Marketers, including this year's Stars, always attempt to cater to their target audience—be it gastroenterologists or dermatologists—but
rote market research alone doesn't provide enough paint for the portrait. Patients and doctors aren't all alike, but individual
sentiment often reflects a common problem; understanding those problems from the perspective of the audience members leads
to creative that's more persuasive, because it's more informed.
This idea of incorporating the patient perspective—into not only ads but in the healthcare delivery system as a whole—is not
a new one, but it's a healthy movement that's growing. Increasingly, how patients feel about and react to their own health
conditions is becoming a vital part of their diagnosis and treatment. In fact, Columbia University now has a graduate program
centered around this idea, which they're referring to as narrative medicine: "Narrative Medicine fortifies clinical practice
with the narrative competence to recognize, absorb, metabolize, interpret, and be moved by the stories of illness," reads
Columbia's Narrative Medicine program website. "Through narrative training, the program in Narrative Medicine helps doctors,
nurses, social workers, and therapists to improve the effectiveness of care by developing the capacity for attention, reflection,
representation, and affiliation with patients and colleagues."

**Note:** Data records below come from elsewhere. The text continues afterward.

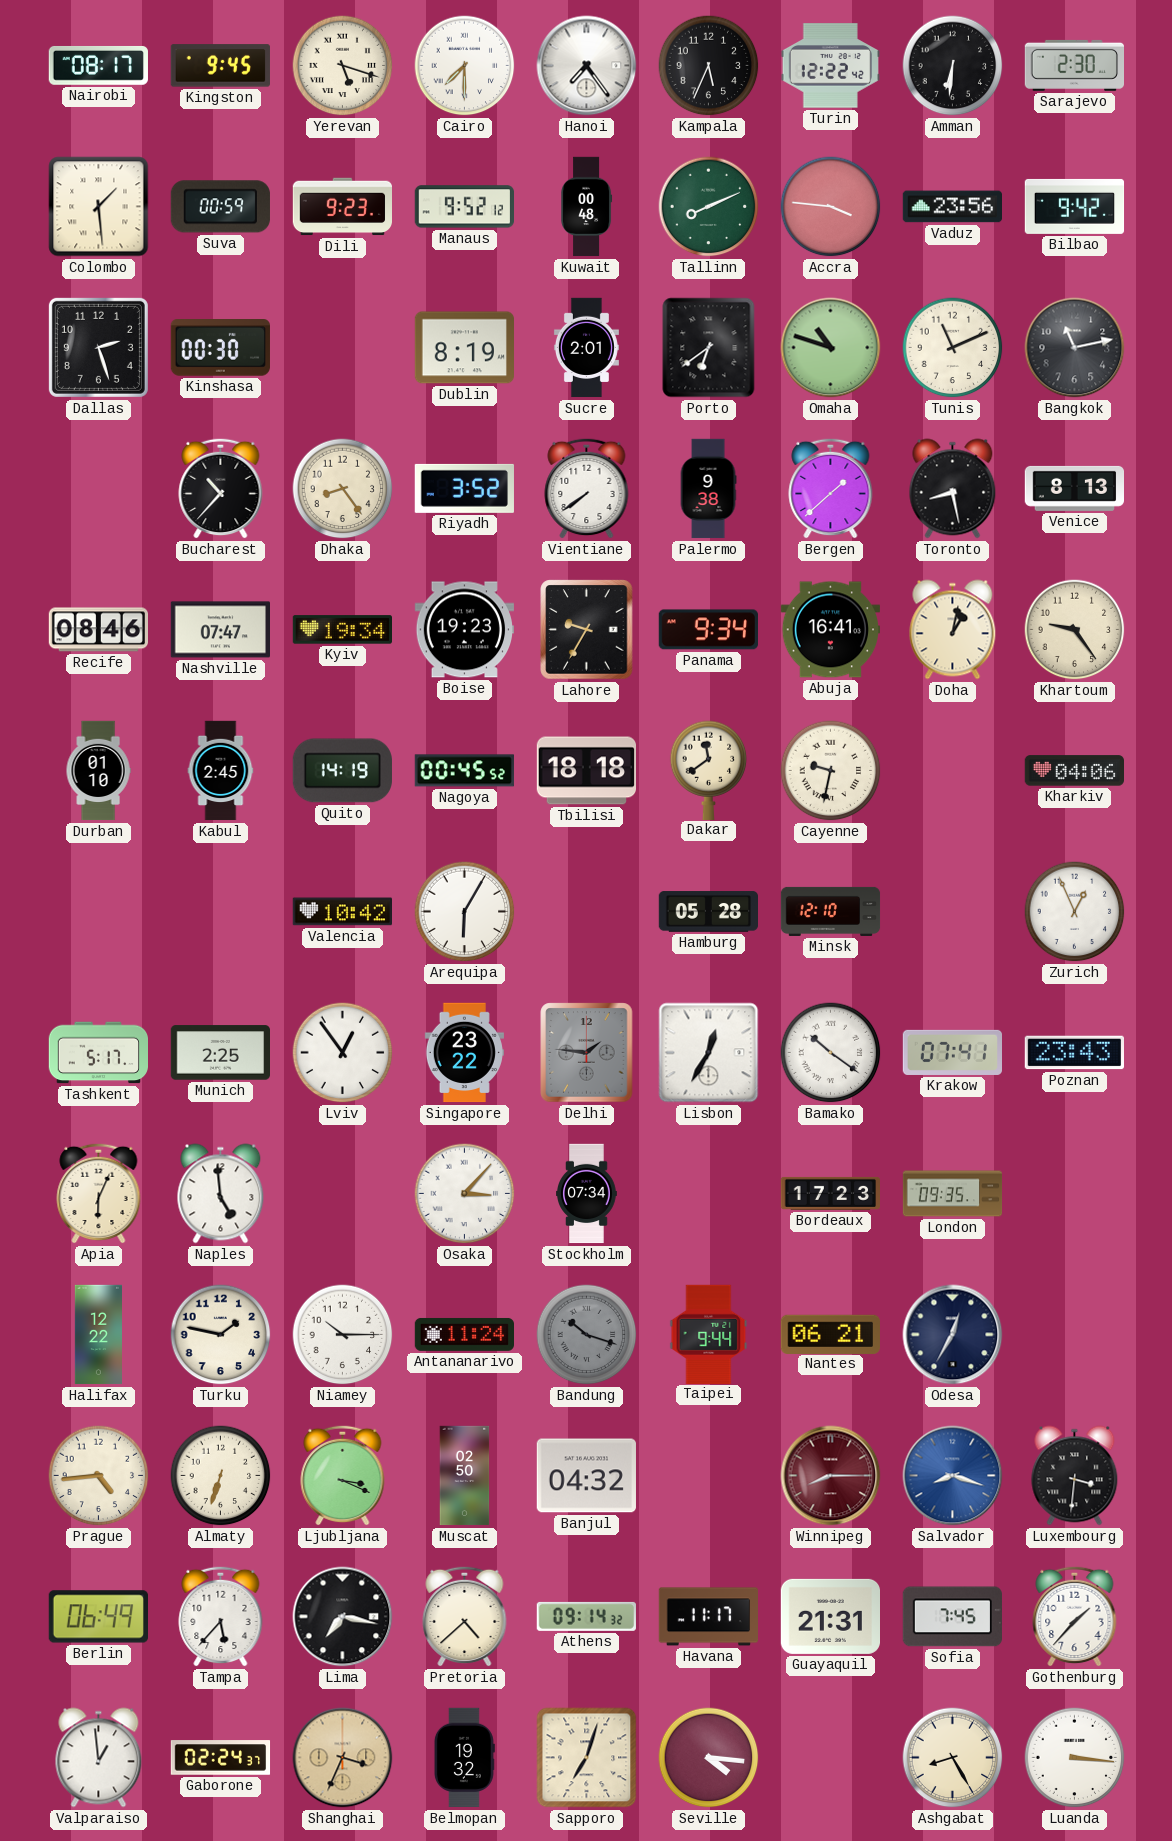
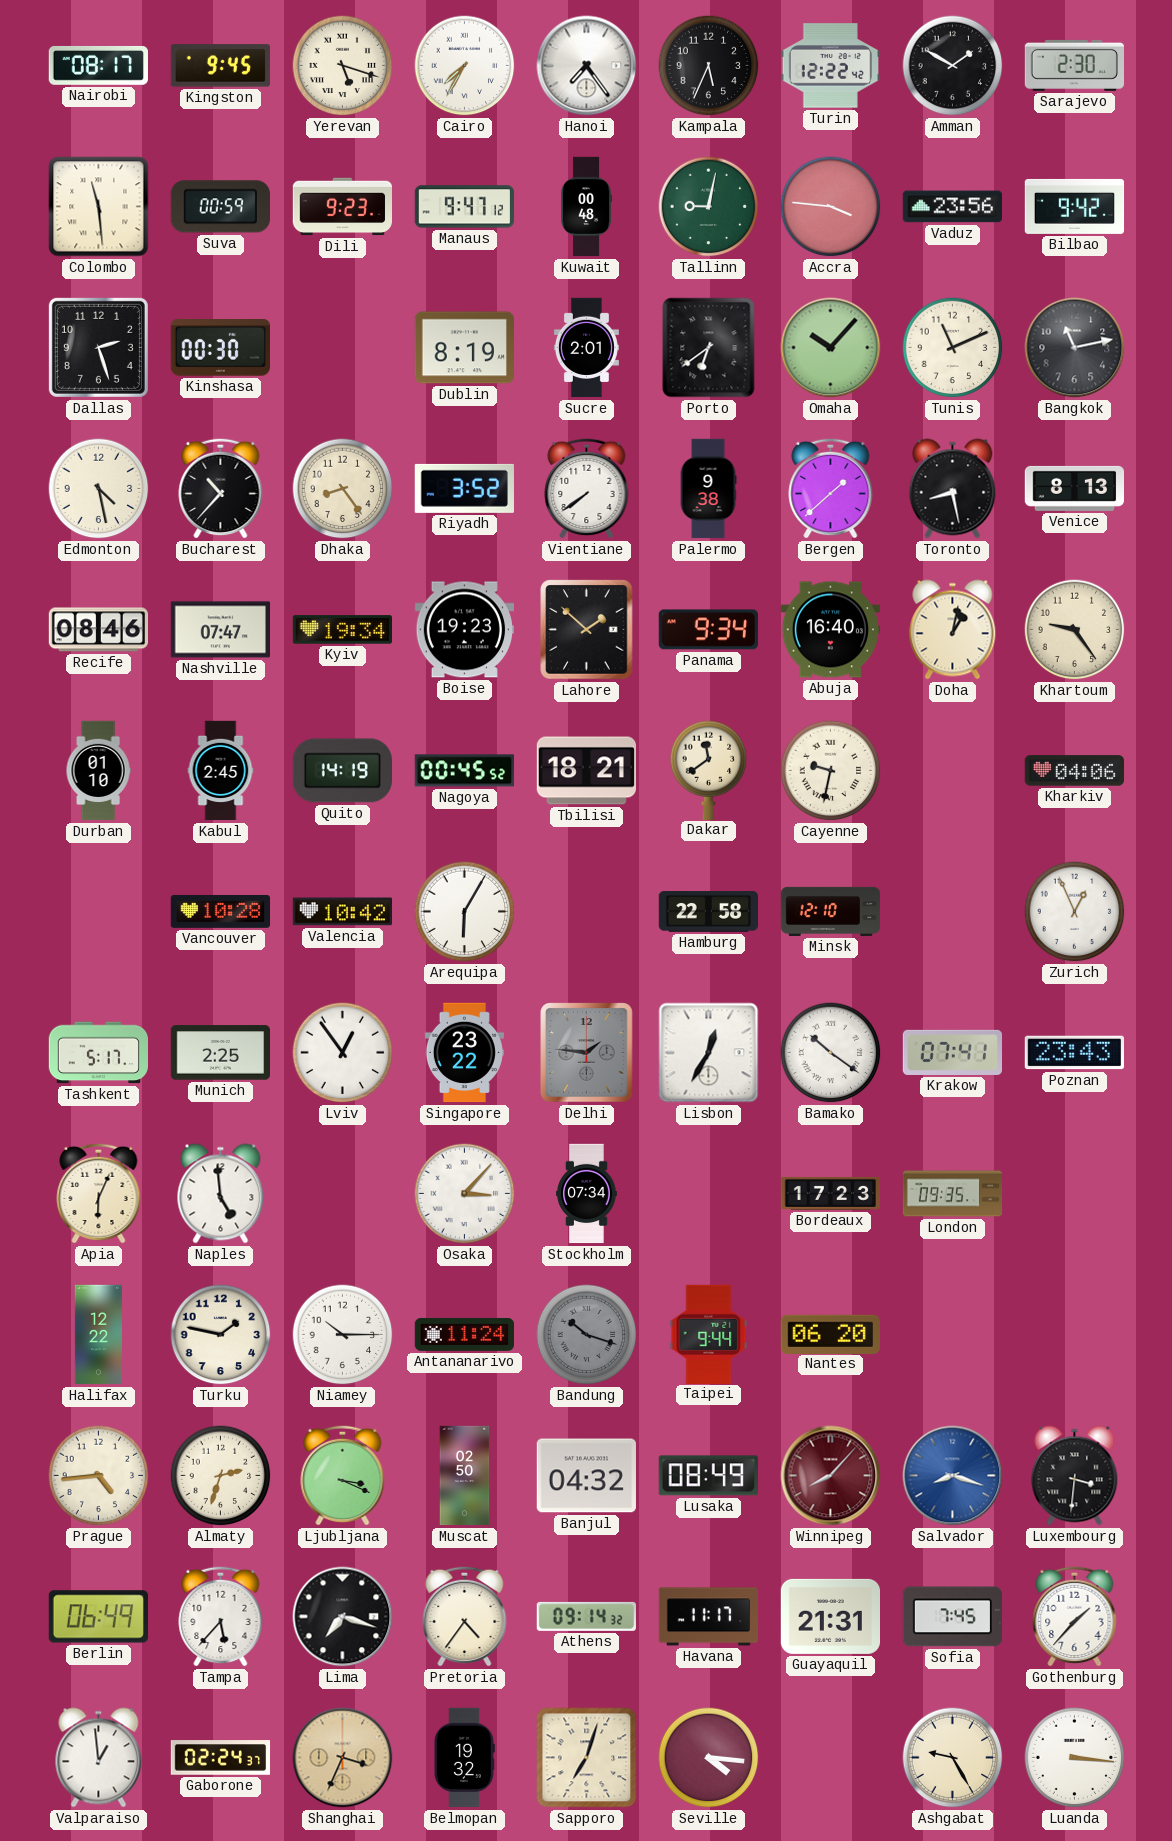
Cairo: 7:30 -> 7:35
Amman: 6:31 -> 1:50
Colombo: 1:29 -> 11:29
Manaus: 9:52 -> 9:47
Tallinn: 8:11 -> 9:02
Omaha: 10:48 -> 10:07
Edmonton: none -> 4:28
Lahore: 9:35 -> 1:52
Abuja: 16:41 -> 16:40
Tbilisi: 18:18 -> 18:21
Vancouver: none -> 10:28
Hamburg: 05:28 -> 22:58
Nantes: 06:21 -> 06:20
Odesa: 12:35 -> none
Almaty: 6:33 -> 2:33
Lusaka: none -> 08:49
Winnipeg: 8:15 -> 8:07
Lima: 7:17 -> 7:18
Pretoria: 4:38 -> 4:36
Ashgabat: 8:25 -> 9:25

It seems only natural, then, to see this holistic, dynamic mindset spread into marketing as well. As healthcare providers
are "moved by the stories of illness," so, too, are we moved by the advertising that captures those stories. (Whiz and bang
usually doesn't hurt, either.)
There is no cure for schizophrenia, a disease that makes patients feel as if their mind, their families, and their lives are
fragmented—much as the man pictured in the Latuda "Fragments" campaign created by AbelsonTaylor. The campaign, aimed at psychiatrists,
shows "Joe," a schizophrenia patient who is left fragmented by his disease.